Events

Story Mapping: the challenge of selecting the first slice of the product

Master the art of product slicing—learn how Baby.com.br used story mapping to build products in layers, prioritize features, and let customer feedback drive development decisions

baby.com Imbertti started talking about why agile, for him one of the things is to discover the product and meet the time-to-market; another point is to work together and debate the topics.

Story Mapping is developing the product in layers, where the first layer, which is the lowest part of a cake, can still be realized as a party, the more you learn and evolve the cake gains layers and can get better.

Baby.com.br entered the Brazilian market in 2012, using an existing platform to deliver as soon as possible.

After some time, the growth was restricted, and they started investing in their own platform after validating their business model.

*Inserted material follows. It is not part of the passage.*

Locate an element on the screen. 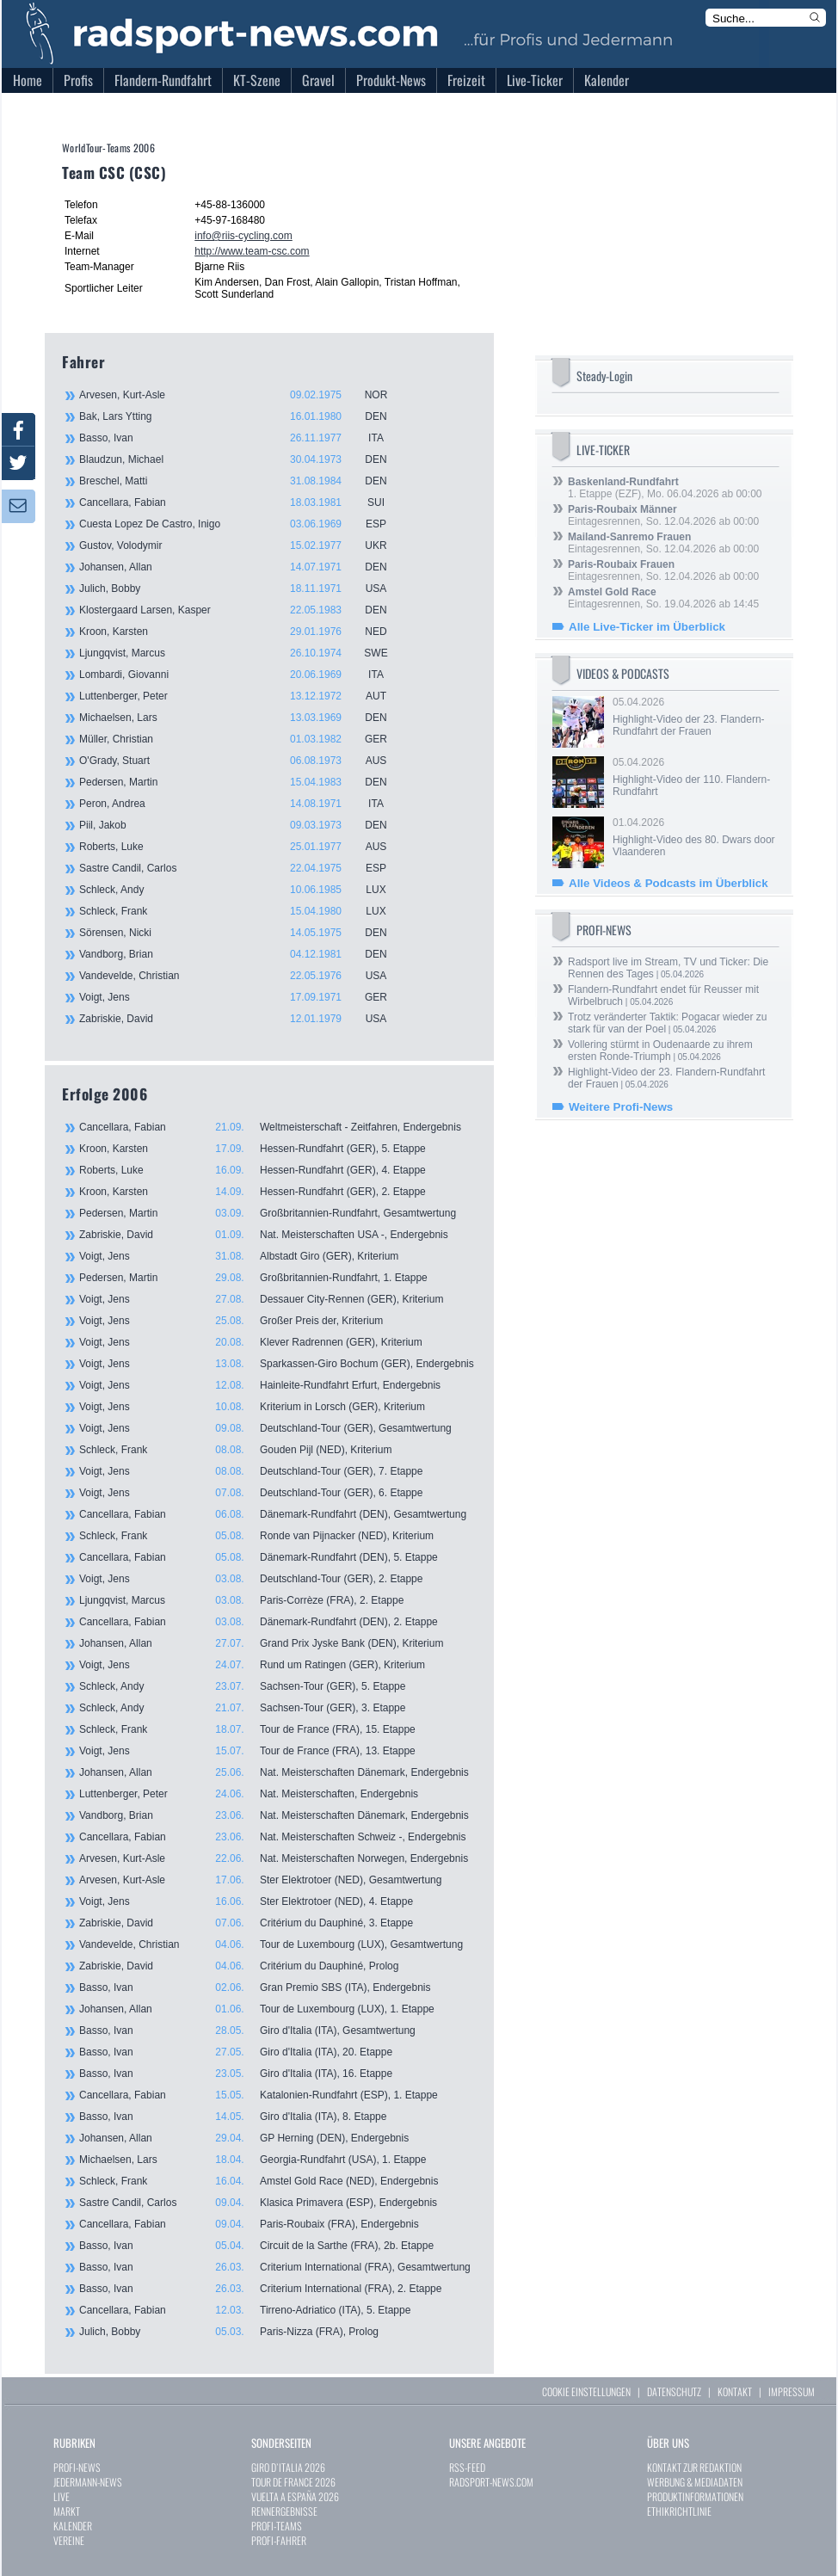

In this scenario, Imbertti embarked on the adventure of baby and started sharing his knowledge and defending his method.

The team was distributed, and it was necessary to hold one’s breath for a while I wrote several functionalities per minute in Basecamp.

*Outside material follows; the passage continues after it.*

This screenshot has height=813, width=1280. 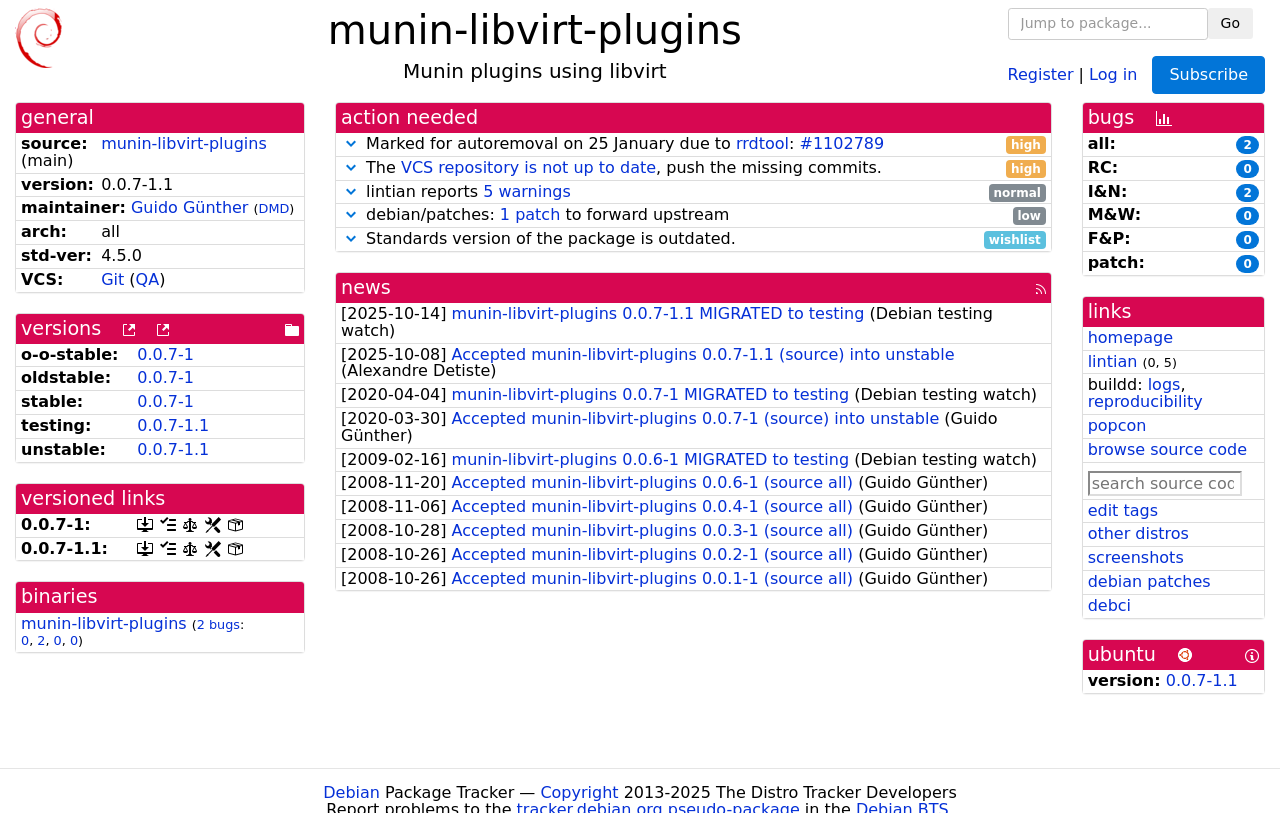 I want to click on browse source code, so click(x=1167, y=449).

As a result, Story Mapping was introduced, involving everyone.

Each functionality is described, prioritized, and defined as important for a specific user.

First, the backbone (spinal cord of the product) was written, defining preparation, purchase, delivery, support, and coverage of the service, with final analysis by the team.

These items are positioned at the top to guide where each story or task is.

The group started creating and presenting various tasks, at this moment the fear of agile teams may increase, or even demotivation.

There were many commercial, marketing, and other specialty restrictions.

What problem?

How do you make it happen?

Who should be listened to?

Mom, certainly…

Several restrictions were made, and the team started working on streamlining everything!

Effort was maximized, stories were ripped apart, and by constant delivery and learning, they evolved and trusted the rhythm.

Deployment triggers pulled the functionalities!

Mom says what’s needed.

The goal is a product that goes to mom’s house, all technical aspects for launch tested and tested, and now evolved!

Restrictions inspire creativity, value through the customer’s perspective, and seek to validate their assumptions!